Brecken Inga Mozingo (born March 8, 2001) is an American professional soccer player who plays as a forward for the Utah Royals of the National Women's Soccer League (NWSL). She was drafted 4th overall by the Royals in the 2024 NWSL Draft after playing college soccer for the BYU Cougars.

== Early life ==
Mozingo was born in Salt Lake City, Utah, to Trev and Carly Mozingo, and has three younger brothers. She attended Alta High School and played club soccer for Utah Celtic FC and Sparta.

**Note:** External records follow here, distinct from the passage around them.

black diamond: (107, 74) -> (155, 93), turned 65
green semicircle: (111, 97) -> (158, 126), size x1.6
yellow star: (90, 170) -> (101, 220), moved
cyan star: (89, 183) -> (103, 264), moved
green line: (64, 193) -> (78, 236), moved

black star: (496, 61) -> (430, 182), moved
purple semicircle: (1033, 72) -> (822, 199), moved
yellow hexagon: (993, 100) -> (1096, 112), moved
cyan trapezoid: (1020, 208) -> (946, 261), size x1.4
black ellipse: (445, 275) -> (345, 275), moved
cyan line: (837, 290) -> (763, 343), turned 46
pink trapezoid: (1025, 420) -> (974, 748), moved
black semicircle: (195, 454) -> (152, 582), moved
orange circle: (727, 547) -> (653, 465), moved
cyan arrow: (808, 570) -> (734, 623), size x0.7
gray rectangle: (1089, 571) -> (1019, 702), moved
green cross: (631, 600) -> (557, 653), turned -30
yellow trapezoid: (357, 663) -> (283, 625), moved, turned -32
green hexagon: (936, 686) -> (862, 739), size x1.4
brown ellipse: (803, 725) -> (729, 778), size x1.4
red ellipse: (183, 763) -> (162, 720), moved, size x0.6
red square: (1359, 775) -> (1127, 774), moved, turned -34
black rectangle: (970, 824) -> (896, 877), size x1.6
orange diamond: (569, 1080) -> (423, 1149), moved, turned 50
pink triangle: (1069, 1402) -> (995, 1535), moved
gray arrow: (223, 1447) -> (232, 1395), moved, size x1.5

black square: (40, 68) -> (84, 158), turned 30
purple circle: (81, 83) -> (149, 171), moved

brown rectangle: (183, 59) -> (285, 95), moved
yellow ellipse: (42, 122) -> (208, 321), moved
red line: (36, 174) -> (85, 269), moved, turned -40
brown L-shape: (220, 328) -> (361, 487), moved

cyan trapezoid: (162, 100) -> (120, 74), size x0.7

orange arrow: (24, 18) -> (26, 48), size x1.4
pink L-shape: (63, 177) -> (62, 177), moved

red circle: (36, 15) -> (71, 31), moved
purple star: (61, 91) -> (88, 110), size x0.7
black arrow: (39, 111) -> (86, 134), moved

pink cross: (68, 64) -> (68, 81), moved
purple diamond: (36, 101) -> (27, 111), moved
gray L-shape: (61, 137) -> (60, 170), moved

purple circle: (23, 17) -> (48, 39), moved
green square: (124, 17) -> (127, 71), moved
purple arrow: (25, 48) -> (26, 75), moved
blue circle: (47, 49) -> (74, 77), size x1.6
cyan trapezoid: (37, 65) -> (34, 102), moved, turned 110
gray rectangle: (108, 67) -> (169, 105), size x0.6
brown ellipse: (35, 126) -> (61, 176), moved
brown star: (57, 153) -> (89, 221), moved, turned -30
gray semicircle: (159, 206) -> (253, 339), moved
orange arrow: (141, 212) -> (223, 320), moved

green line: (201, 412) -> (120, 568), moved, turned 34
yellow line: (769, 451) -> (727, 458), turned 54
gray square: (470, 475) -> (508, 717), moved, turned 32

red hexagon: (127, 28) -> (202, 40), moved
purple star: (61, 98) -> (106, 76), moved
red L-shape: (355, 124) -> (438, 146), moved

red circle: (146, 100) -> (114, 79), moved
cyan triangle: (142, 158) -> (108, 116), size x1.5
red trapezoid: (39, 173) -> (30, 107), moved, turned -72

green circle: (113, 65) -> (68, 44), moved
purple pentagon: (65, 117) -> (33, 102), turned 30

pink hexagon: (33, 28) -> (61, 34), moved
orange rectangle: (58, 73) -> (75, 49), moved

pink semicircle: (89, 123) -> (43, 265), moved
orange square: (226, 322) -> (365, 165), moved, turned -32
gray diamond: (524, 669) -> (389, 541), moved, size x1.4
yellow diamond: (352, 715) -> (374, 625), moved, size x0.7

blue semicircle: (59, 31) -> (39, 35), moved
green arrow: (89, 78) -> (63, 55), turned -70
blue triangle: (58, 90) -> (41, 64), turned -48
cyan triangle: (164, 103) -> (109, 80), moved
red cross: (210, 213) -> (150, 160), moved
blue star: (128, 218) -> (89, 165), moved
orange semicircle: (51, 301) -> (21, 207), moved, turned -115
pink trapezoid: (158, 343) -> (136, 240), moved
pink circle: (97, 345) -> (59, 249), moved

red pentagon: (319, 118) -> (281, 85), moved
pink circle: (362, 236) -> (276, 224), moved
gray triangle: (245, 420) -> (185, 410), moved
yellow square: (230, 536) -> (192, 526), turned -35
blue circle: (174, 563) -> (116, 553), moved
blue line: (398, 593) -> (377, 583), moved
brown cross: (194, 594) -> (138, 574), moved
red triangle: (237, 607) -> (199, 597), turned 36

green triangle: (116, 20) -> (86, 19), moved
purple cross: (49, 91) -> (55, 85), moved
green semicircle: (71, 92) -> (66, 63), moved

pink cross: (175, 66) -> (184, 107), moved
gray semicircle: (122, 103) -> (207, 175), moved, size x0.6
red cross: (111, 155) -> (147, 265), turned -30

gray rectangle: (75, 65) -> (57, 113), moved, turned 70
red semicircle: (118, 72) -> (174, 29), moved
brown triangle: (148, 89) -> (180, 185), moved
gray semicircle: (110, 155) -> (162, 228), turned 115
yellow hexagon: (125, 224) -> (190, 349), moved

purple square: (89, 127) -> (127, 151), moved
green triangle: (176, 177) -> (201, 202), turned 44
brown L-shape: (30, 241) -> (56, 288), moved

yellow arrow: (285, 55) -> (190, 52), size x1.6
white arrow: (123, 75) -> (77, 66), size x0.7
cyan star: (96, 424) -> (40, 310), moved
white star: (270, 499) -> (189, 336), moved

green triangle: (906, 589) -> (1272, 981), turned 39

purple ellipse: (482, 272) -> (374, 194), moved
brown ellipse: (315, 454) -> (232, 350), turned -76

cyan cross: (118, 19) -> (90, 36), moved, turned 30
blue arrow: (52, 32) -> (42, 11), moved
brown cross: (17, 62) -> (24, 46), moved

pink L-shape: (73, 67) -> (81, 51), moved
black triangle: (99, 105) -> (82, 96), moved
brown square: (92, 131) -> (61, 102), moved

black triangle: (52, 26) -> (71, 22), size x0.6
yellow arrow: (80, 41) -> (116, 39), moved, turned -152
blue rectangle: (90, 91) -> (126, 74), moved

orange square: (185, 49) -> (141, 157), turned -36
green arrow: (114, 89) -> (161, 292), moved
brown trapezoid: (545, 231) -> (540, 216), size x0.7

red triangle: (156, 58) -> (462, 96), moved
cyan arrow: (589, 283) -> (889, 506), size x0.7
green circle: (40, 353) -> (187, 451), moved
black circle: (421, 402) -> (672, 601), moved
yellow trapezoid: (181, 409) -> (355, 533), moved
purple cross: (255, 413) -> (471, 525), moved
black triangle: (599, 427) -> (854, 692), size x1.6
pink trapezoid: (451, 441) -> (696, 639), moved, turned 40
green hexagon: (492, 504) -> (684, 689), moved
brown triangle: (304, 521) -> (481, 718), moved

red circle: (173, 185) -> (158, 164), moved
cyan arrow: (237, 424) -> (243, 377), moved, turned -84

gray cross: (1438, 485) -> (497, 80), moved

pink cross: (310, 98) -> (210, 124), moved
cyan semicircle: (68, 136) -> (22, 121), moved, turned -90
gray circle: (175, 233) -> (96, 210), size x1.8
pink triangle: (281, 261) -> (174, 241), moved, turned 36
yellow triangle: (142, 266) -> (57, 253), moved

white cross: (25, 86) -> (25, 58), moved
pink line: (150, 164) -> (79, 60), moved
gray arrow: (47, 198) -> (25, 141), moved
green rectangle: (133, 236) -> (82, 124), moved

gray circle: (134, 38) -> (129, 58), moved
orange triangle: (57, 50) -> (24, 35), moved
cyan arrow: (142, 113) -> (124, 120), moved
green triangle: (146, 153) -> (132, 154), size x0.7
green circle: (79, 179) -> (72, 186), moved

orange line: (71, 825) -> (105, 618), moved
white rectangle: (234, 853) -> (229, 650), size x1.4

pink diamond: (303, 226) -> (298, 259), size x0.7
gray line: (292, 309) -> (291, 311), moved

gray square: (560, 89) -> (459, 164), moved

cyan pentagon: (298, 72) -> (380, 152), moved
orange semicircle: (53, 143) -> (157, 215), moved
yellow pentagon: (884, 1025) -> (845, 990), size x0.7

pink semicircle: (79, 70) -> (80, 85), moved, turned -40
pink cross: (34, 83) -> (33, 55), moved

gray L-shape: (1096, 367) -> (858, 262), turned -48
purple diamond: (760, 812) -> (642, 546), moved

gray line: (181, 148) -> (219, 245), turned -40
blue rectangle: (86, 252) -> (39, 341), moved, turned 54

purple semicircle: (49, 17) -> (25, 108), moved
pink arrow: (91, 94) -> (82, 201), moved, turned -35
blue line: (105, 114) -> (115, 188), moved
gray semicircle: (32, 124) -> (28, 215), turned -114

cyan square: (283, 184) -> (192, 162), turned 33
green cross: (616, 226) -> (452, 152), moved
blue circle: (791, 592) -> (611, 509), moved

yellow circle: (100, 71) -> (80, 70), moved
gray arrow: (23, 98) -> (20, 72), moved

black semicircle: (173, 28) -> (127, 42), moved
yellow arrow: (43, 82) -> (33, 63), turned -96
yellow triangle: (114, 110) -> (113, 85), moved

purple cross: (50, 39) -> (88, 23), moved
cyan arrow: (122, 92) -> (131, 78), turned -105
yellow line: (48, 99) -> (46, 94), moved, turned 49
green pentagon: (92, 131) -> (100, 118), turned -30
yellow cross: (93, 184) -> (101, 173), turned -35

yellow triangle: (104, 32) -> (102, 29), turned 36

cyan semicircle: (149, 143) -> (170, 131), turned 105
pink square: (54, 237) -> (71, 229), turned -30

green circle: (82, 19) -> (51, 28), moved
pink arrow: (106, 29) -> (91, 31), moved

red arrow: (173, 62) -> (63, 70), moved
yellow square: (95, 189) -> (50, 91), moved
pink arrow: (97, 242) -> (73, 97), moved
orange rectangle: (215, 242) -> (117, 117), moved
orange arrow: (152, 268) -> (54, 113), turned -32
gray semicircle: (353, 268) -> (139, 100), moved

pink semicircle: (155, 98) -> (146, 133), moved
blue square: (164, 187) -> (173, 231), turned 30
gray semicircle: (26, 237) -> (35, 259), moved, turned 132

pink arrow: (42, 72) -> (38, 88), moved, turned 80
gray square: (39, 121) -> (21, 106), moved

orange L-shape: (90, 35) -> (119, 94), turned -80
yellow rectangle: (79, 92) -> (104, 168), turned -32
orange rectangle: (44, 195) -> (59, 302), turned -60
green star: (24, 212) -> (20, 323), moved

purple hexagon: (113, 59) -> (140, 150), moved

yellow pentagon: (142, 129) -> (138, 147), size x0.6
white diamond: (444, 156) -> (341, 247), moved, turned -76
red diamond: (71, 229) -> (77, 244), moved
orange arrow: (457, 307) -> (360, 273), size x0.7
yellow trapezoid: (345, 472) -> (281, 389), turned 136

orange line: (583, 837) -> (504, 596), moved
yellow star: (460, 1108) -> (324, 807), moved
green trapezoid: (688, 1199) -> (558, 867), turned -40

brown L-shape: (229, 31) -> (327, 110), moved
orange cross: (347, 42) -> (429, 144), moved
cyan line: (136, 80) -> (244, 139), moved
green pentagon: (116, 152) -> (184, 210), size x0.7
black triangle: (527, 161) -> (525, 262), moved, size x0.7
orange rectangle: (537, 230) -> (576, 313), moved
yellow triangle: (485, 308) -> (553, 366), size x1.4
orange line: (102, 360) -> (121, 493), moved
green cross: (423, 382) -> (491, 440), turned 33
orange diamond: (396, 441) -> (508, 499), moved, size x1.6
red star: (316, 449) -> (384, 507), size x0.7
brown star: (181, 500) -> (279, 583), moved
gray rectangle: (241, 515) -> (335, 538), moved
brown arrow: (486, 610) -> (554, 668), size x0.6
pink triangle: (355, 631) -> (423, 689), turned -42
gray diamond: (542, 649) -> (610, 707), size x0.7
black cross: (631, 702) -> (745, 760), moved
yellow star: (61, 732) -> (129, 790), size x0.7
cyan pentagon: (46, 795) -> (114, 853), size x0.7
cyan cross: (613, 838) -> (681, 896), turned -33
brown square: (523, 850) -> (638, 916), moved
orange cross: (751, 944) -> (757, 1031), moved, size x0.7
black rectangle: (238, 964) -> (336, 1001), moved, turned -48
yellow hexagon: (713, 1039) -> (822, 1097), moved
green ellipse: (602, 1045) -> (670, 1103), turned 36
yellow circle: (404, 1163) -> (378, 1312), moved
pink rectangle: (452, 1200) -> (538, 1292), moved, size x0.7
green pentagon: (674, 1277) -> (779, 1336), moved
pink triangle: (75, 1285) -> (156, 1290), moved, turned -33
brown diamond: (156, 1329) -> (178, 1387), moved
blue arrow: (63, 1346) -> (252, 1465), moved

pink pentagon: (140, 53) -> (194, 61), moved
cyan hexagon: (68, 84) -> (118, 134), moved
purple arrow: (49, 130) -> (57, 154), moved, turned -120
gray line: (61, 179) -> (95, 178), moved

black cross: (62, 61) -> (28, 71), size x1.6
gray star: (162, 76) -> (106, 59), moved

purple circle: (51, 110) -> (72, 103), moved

Mozingo was selected as the 2019 UYSA/Tosh Female Athlete of the Year. Named to the USYS 01 All-Star Team in 2016. Won two Utah State Cup championships with Utah Celtic FC and one with Sparta. Mozingo was a starter at Alta HS in 2015 and 2016 and set a school record with 38 goals in 2016. The record was previously held by her future Utah Royals teammate Michele Vasconcelos who scored 37 goals in a season.

== College career ==
Mozingo attended the University of California, Los Angeles where she made 6 appearances and played a total of 82 minutes. Following the 2019 season, Mozingo transferred to Brigham Young University for the rest of her colligate career. At BYU, Mozingo appeared in 92 games, scoring 36 goals and adding 37 assists. In the 2023 season, Mozingo was one of the nation's leaders in total points with 14 goals and 15 assists for the Cougars and was instrumental in BYU returning to the NCAA College Cup and a 20–3–3 record this season. As a result, Mozingo was named one of the three finalists for the 2023 MAC Hermann Trophy.

== Club career ==
Mozingo was drafted fourth overall to the Utah Royals at the 2024 NWSL Draft. She was the second pick for the Utah Royals in the draft. She was signed to a two-year contract with an option for an additional year. She made her professional debut on March 16, 2024, in a 2–0 loss to the Chicago Red Stars. She came in as a substitute in the 69th minute for Utah Royals in their sold-out home opener. She scored her first two professional goals in a 5–1 win against Tijuana on July 31, helping the Royals win their group at the 2024 NWSL x Liga MX Femenil Summer Cup.

==International career==
Mozingo was called-up to the United States national under-17 team in 2017.